Segment Start: Records provided

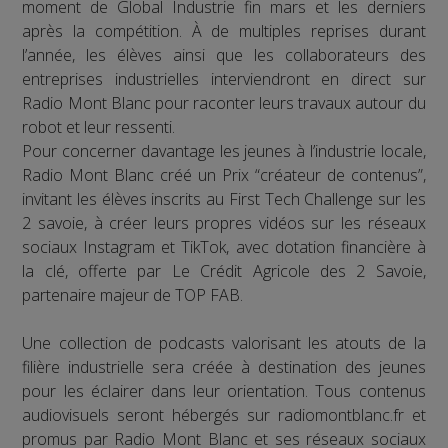
moment de Global Industrie fin mars et les derniers
après la compétition. À de multiples reprises durant
l’année, les élèves ainsi que les collaborateurs des
entreprises industrielles interviendront en direct sur
Radio Mont Blanc pour raconter leurs travaux autour du
robot et leur ressenti.
Pour concerner davantage les jeunes à l’industrie locale,
Radio Mont Blanc créé un Prix “créateur de contenus”,
invitant les élèves inscrits au First Tech Challenge sur les
2 savoie, à créer leurs propres vidéos sur les réseaux
sociaux Instagram et TikTok, avec dotation financière à
la clé, offerte par Le Crédit Agricole des 2 Savoie,
partenaire majeur de TOP FAB.
Une collection de podcasts valorisant les atouts de la
filière industrielle sera créée à destination des jeunes
pour les éclairer dans leur orientation. Tous contenus
audiovisuels seront hébergés sur radiomontblanc.fr et
promus par Radio Mont Blanc et ses réseaux sociaux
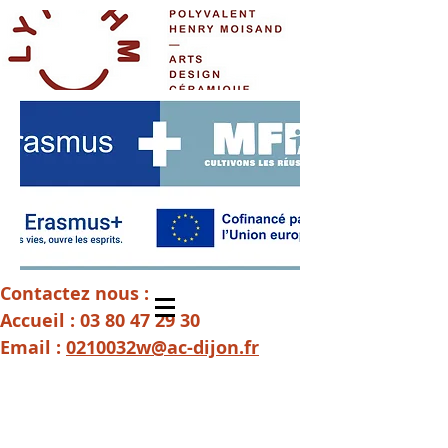
Contactez nous :
Accueil :
03 80 47 29 30
Email :
0210032w@ac-dijon.fr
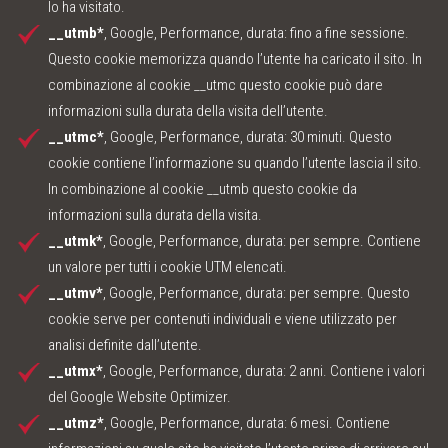
lo ha visitato.
__utmb*
, Google, Performance, durata: fino a fine sessione.
Questo cookie memorizza quando l’utente ha caricato il sito. In
combinazione al cookie __utmc questo cookie può dare
informazioni sulla durata della visita dell’utente.
__utmc*
, Google, Performance, durata: 30 minuti. Questo
cookie contiene l’informazione su quando l’utente lascia il sito.
In combinazione al cookie __utmb questo cookie da
informazioni sulla durata della visita.
__utmk*
, Google, Performance, durata: per sempre. Contiene
un valore per tutti i cookie UTM elencati.
__utmv*
, Google, Performance, durata: per sempre. Questo
cookie serve per contenuti individuali e viene utilizzato per
analisi definite dall’utente.
__utmx*
, Google, Performance, durata: 2 anni. Contiene i valori
del Google Website Optimizer.
__utmz*
, Google, Performance, durata: 6 mesi. Contiene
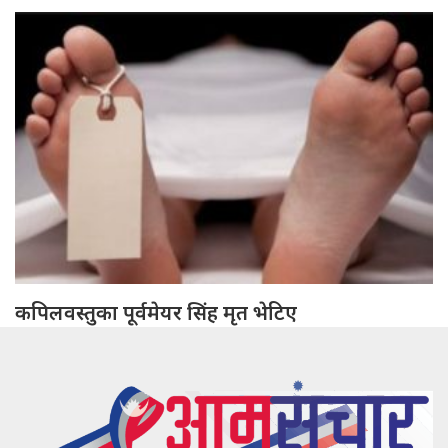
कपिलवस्तुका पूर्वमेयर सिंह मृत भेटिए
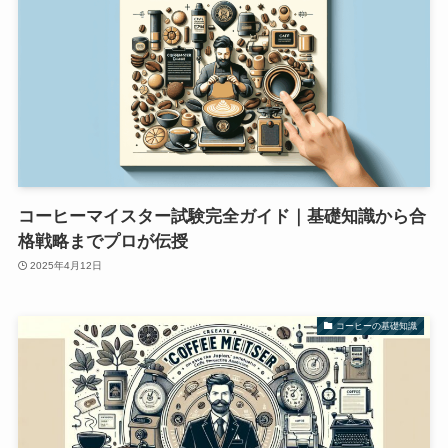
コーヒーマイスター試験完全ガイド｜基礎知識から合
格戦略までプロが伝授
2025年4月12日
コーヒーの基礎知識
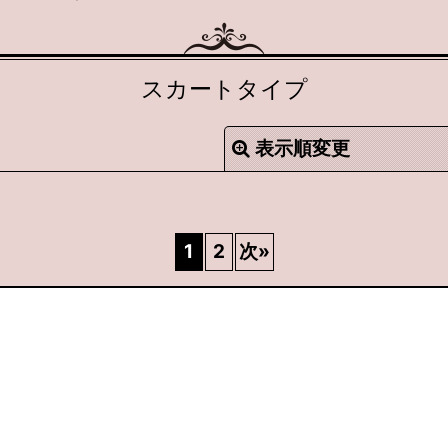
スカートタイプ
表示順変更
1
2
次
»
絞り込む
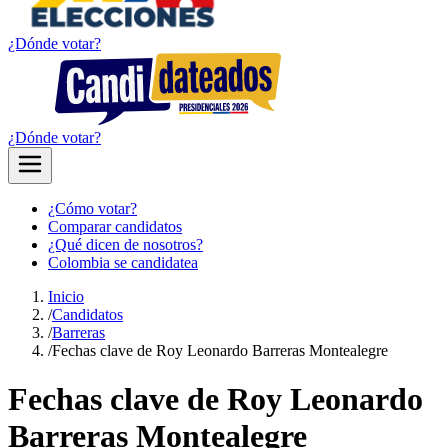
¿Dónde votar?
¿Dónde votar?
¿Cómo votar?
Comparar candidatos
¿Qué dicen de nosotros?
Colombia se candidatea
Inicio
/
Candidatos
/
Barreras
/
Fechas clave de Roy Leonardo Barreras Montealegre
Fechas clave de Roy Leonardo
Barreras Montealegre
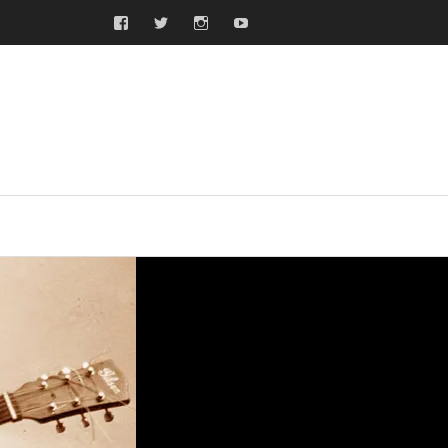
Facebook
Twitter
Instagram
Youtube
ras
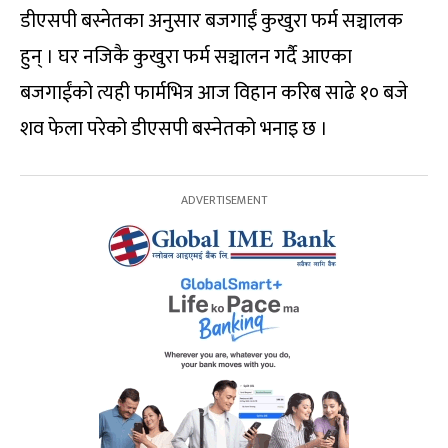
डीएसपी बस्न‍ेतका अनुसार बजगाईं कुखुरा फर्म सञ्चालक
हुन् । घर नजिकै कुखुरा फर्म सञ्चालन गर्दै आएका
बजगाईंको त्यही फार्मभित्र आज विहान करिब साढे १० बजे
शव फेला परेको डीएसपी बस्‍नेतको भनाइ छ ।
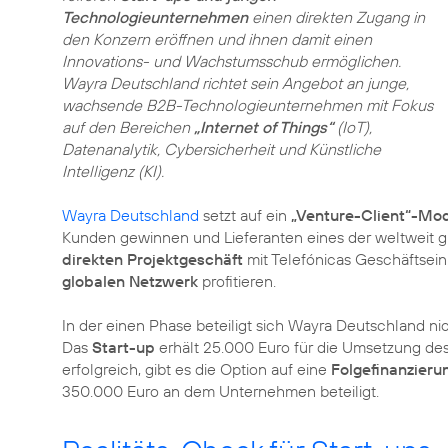
Technologieunternehmen
einen direkten Zugang in
den Konzern eröffnen und ihnen damit einen
Innovations- und Wachstumsschub ermöglichen.
Wayra Deutschland richtet sein Angebot an junge,
wachsende B2B-Technologieunternehmen mit Fokus
auf den Bereichen
„Internet of Things“
(IoT),
Datenanalytik, Cybersicherheit und Künstliche
Intelligenz (KI).
Wayra Deutschland
setzt auf ein
„Venture-Client“-Mod
Kunden gewinnen und Lieferanten eines der weltweit
direkten Projektgeschäft
mit Telefónicas Geschäftsein
globalen Netzwerk
profitieren.
In der einen Phase beteiligt sich Wayra Deutschland ni
Das
Start-up
erhält 25.000 Euro für die Umsetzung des 
erfolgreich, gibt es die Option auf eine
Folgefinanzieru
350.000 Euro an dem Unternehmen beteiligt.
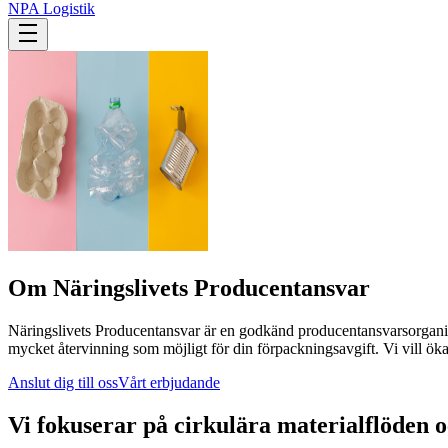
NPA Logistik
Om Näringslivets Producentansvar
Näringslivets Producentansvar är en godkänd producentansvarsorganisa
mycket återvinning som möjligt för din förpackningsavgift.
Vi vill ök
Anslut dig till oss
Vårt erbjudande
Vi fokuserar på cirkulära materialflöden 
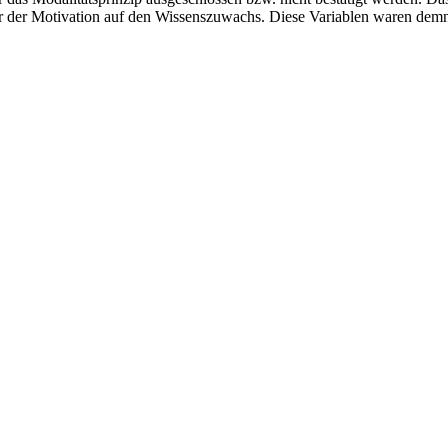
r der Motivation auf den Wissenszuwachs. Diese Variablen waren demn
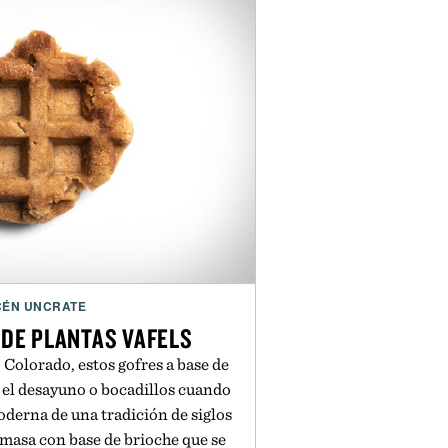
 inches / 258 cm
7 inches / 274 cm
attery:
6 hours of use / Lithium Polymer
Battery
nectivity:
wo-way communication with
artphone
ÉN UNCRATE
 DE PLANTAS VAFELS
Colorado, estos gofres a base de
 el desayuno o bocadillos cuando
oderna de una tradición de siglos
 masa con base de brioche que se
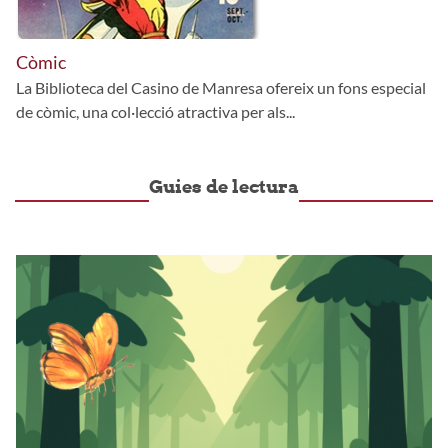
Còmic
La Biblioteca del Casino de Manresa ofereix un fons especial
de còmic, una col·lecció atractiva per als...
Guies de lectura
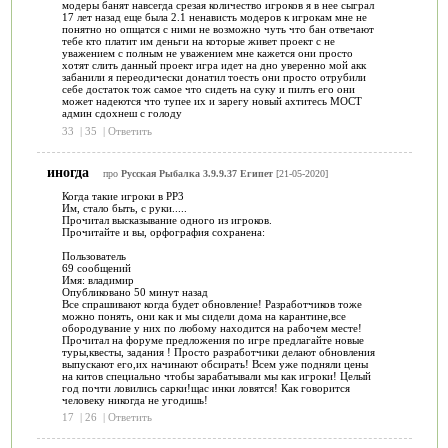
модеры банят навсегда срезая количество игроков я в нее сыграл
17 лет назад еще была 2.1 ненависть модеров к игрокам мне не
понятно но опщатся с ними не возможно чуть что бан отвечают
тебе кто платит им деньги на которые живет проект с не
уважением с полным не уважением мне кажется они просто
хотят слить данный проект игра идет на дно уверенно мой акк
забанили я переодически донатил тоесть они просто отрубили
себе достаток тож самое что сидеть на суку и пилть его они
может надеются что тупее их и зарегу новый ахтитесь МОСТ
админ сдохнеш с голоду
33
|
35
|
Ответить
иногда
про
Русская Рыбалка 3.9.9.37 Египет
[21-05-2020]
Когда такие игроки в РР3
Им, стало быть, с руки.....
Прочитал высказывание одного из игроков.
Прочитайте и вы, орфография сохранена:
Пользователь
69 сообщений
Имя: владимир
Опубликовано 50 минут назад
Все спрашивают когда будет обновление! Разработчиков тоже
можно понять, они как и мы сидели дома на карантине,все
обородувание у них по любому находится на рабочем месте!
Прочитал на форуме предложения по игре предлагайте новые
туры,квесты, задания ! Просто разработчики делают обновления
выпускают его,их начинают обсирать! Всем уже подняли цены
на китов специально чтобы зарабатывали мы как игроки! Целый
год почти ловились сарки!щас инки ловятся! Как говорится
человеку никогда не угодишь!
17
|
26
|
Ответить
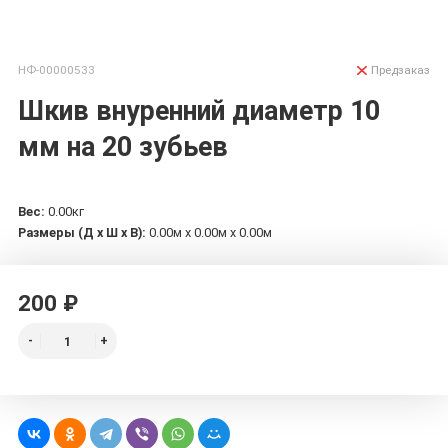
НФ-00000533
Предзаказ
Шкив внуренний диаметр 10
мм на 20 зубьев
Вес:
0.00кг
Размеры (Д х Ш х В):
0.00м x 0.00м x 0.00м
200 ₽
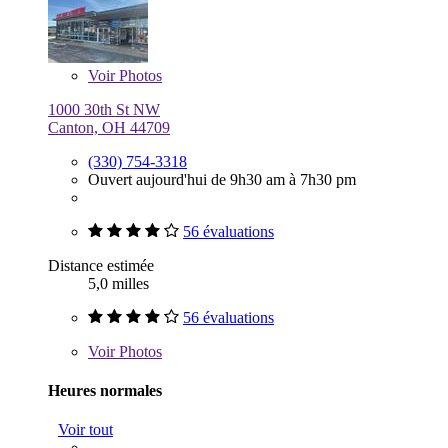
Voir
Photos
1000 30th St NW
Canton, OH 44709
(330) 754-3318
Ouvert aujourd'hui de 9h30 am à 7h30 pm
56 évaluations
Distance estimée
5,0 milles
56 évaluations
Voir
Photos
Heures normales
Voir tout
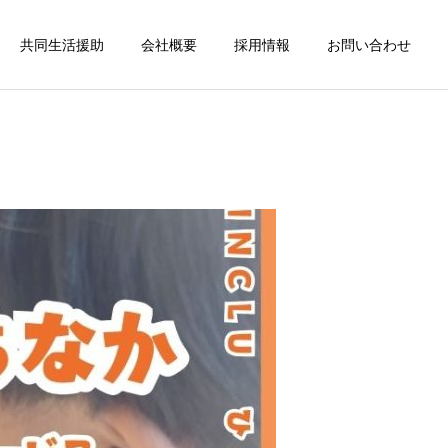
共同生活援助
会社概要
採用情報
お問い合わせ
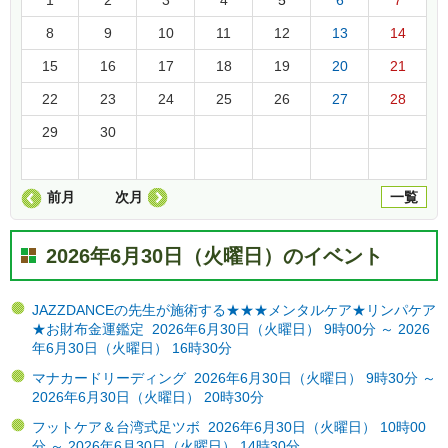
8
9
10
11
12
13
14
15
16
17
18
19
20
21
22
23
24
25
26
27
28
29
30
前月
次月
一覧
2026年6月30日（火曜日）のイベント
JAZZDANCEの先生が施術する★★★メンタルケア★リンパケア
★お財布金運鑑定 2026年6月30日（火曜日） 9時00分 ～ 2026
年6月30日（火曜日） 16時30分
マナカードリーディング 2026年6月30日（火曜日） 9時30分 ～
2026年6月30日（火曜日） 20時30分
フットケア＆台湾式足ツボ 2026年6月30日（火曜日） 10時00
分 ～ 2026年6月30日（火曜日） 14時30分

Segment End: Records provided

Copy each line of the records above exactly as written. Do not carry over any picture.

## Response to the task
moment de Global Industrie fin mars et les derniers
après la compétition. À de multiples reprises durant
l’année, les élèves ainsi que les collaborateurs des
entreprises industrielles interviendront en direct sur
Radio Mont Blanc pour raconter leurs travaux autour du
robot et leur ressenti.
Pour concerner davantage les jeunes à l’industrie locale,
Radio Mont Blanc créé un Prix “créateur de contenus”,
invitant les élèves inscrits au First Tech Challenge sur les
2 savoie, à créer leurs propres vidéos sur les réseaux
sociaux Instagram et TikTok, avec dotation financière à
la clé, offerte par Le Crédit Agricole des 2 Savoie,
partenaire majeur de TOP FAB.
Une collection de podcasts valorisant les atouts de la
filière industrielle sera créée à destination des jeunes
pour les éclairer dans leur orientation. Tous contenus
audiovisuels seront hébergés sur radiomontblanc.fr et
promus par Radio Mont Blanc et ses réseaux sociaux
Contactez nous :
Accueil :
03 80 47 29 30
Email :
0210032w@ac-dijon.fr
lo ha visitato.
__utmb*
, Google, Performance, durata: fino a fine sessione.
Questo cookie memorizza quando l’utente ha caricato il sito. In
combinazione al cookie __utmc questo cookie può dare
informazioni sulla durata della visita dell’utente.
__utmc*
, Google, Performance, durata: 30 minuti. Questo
cookie contiene l’informazione su quando l’utente lascia il sito.
In combinazione al cookie __utmb questo cookie da
informazioni sulla durata della visita.
__utmk*
, Google, Performance, durata: per sempre. Contiene
un valore per tutti i cookie UTM elencati.
__utmv*
, Google, Performance, durata: per sempre. Questo
cookie serve per contenuti individuali e viene utilizzato per
analisi definite dall’utente.
__utmx*
, Google, Performance, durata: 2 anni. Contiene i valori
del Google Website Optimizer.
__utmz*
, Google, Performance, durata: 6 mesi. Contiene
कपिलवस्तुका पूर्वमेयर सिंह मृत भेटिए
コーヒーマイスター試験完全ガイド｜基礎知識から合
格戦略までプロが伝授
2025年4月12日
コーヒーの基礎知識
スカートタイプ
表示順変更
1
2
次
»
絞り込む
¿Dónde votar?
¿Dónde votar?
¿Cómo votar?
Comparar candidatos
¿Qué dicen de nosotros?
Colombia se candidatea
Inicio
/
Candidatos
/
Barreras
/
Fechas clave de Roy Leonardo Barreras Montealegre
Fechas clave de Roy Leonardo
Barreras Montealegre
Facebook
Twitter
Instagram
Youtube
ras
डीएसपी बस्न‍ेतका अनुसार बजगाईं कुखुरा फर्म सञ्चालक
हुन् । घर नजिकै कुखुरा फर्म सञ्चालन गर्दै आएका
बजगाईंको त्यही फार्मभित्र आज विहान करिब साढे १० बजे
शव फेला परेको डीएसपी बस्‍नेतको भनाइ छ ।
Technologieunternehmen
einen direkten Zugang in
den Konzern eröffnen und ihnen damit einen
Innovations- und Wachstumsschub ermöglichen.
Wayra Deutschland richtet sein Angebot an junge,
wachsende B2B-Technologieunternehmen mit Fokus
auf den Bereichen
„Internet of Things“
(IoT),
Datenanalytik, Cybersicherheit und Künstliche
Intelligenz (KI).
Wayra Deutschland
setzt auf ein
„Venture-Client“-Mod
Kunden gewinnen und Lieferanten eines der weltweit
direkten Projektgeschäft
mit Telefónicas Geschäftsein
globalen Netzwerk
profitieren.
In der einen Phase beteiligt sich Wayra Deutschland ni
Das
Start-up
erhält 25.000 Euro für die Umsetzung des 
erfolgreich, gibt es die Option auf eine
Folgefinanzieru
350.000 Euro an dem Unternehmen beteiligt.
NPA Logistik
Om Näringslivets Producentansvar
Näringslivets Producentansvar är en godkänd producentansvarsorganisa
mycket återvinning som möjligt för din förpackningsavgift.
Vi vill ök
Anslut dig till oss
Vårt erbjudande
Vi fokuserar på cirkulära materialflöden 
r der Motivation auf den Wissenszuwachs. Diese Variablen waren demn
 inches / 258 cm
7 inches / 274 cm
attery:
6 hours of use / Lithium Polymer
Battery
nectivity:
wo-way communication with
artphone
ÉN UNCRATE
 DE PLANTAS VAFELS
Colorado, estos gofres a base de
 el desayuno o bocadillos cuando
oderna de una tradición de siglos
 masa con base de brioche que se
Còmic
La Biblioteca del Casino de Manresa ofereix un fons especial
de còmic, una col·lecció atractiva per als...
Guies de lectura
модеры банят навсегда срезая количество игроков я в нее сыграл
17 лет назад еще была 2.1 ненависть модеров к игрокам мне не
понятно но опщатся с ними не возможно чуть что бан отвечают
тебе кто платит им деньги на которые живет проект с не
уважением с полным не уважением мне кажется они просто
хотят слить данный проект игра идет на дно уверенно мой акк
забанили я переодически донатил тоесть они просто отрубили
себе достаток тож самое что сидеть на суку и пилть его они
может надеются что тупее их и зарегу новый ахтитесь МОСТ
админ сдохнеш с голоду
33
|
35
|
Ответить
иногда
про
Русская Рыбалка 3.9.9.37 Египет
[21-05-2020]
Когда такие игроки в РР3
Им, стало быть, с руки.....
Прочитал высказывание одного из игроков.
Прочитайте и вы, орфография сохранена:
Пользователь
69 сообщений
Имя: владимир
Опубликовано 50 минут назад
Все спрашивают когда будет обновление! Разработчиков тоже
можно понять, они как и мы сидели дома на карантине,все
обородувание у них по любому находится на рабочем месте!
Прочитал на форуме предложения по игре предлагайте новые
туры,квесты, задания ! Просто разработчики делают обновления
выпускают его,их начинают обсирать! Всем уже подняли цены
на китов специально чтобы зарабатывали мы как игроки! Целый
год почти ловились сарки!щас инки ловятся! Как говорится
человеку никогда не угодишь!
17
|
26
|
Ответить
НФ-00000533
Предзаказ
Шкив внуренний диаметр 10
мм на 20 зубьев
Вес:
0.00кг
Размеры (Д х Ш х В):
0.00м x 0.00м x 0.00м
200 ₽
Voir
Photos
1000 30th St NW
Canton, OH 44709
(330) 754-3318
Ouvert aujourd'hui de 9h30 am à 7h30 pm
56 évaluations
Distance estimée
5,0 milles
56 évaluations
Voir
Photos
Heures normales
Voir tout
共同生活援助
会社概要
採用情報
お問い合わせ
8
9
10
11
12
13
14
15
16
17
18
19
20
21
22
23
24
25
26
27
28
29
30
前月
次月
一覧
2026年6月30日（火曜日）のイベント
JAZZDANCEの先生が施術する★★★メンタルケア★リンパケア
★お財布金運鑑定 2026年6月30日（火曜日） 9時00分 ～ 2026
年6月30日（火曜日） 16時30分
マナカードリーディング 2026年6月30日（火曜日） 9時30分 ～
2026年6月30日（火曜日） 20時30分
フットケア＆台湾式足ツボ 2026年6月30日（火曜日） 10時00
分 ～ 2026年6月30日（火曜日） 14時30分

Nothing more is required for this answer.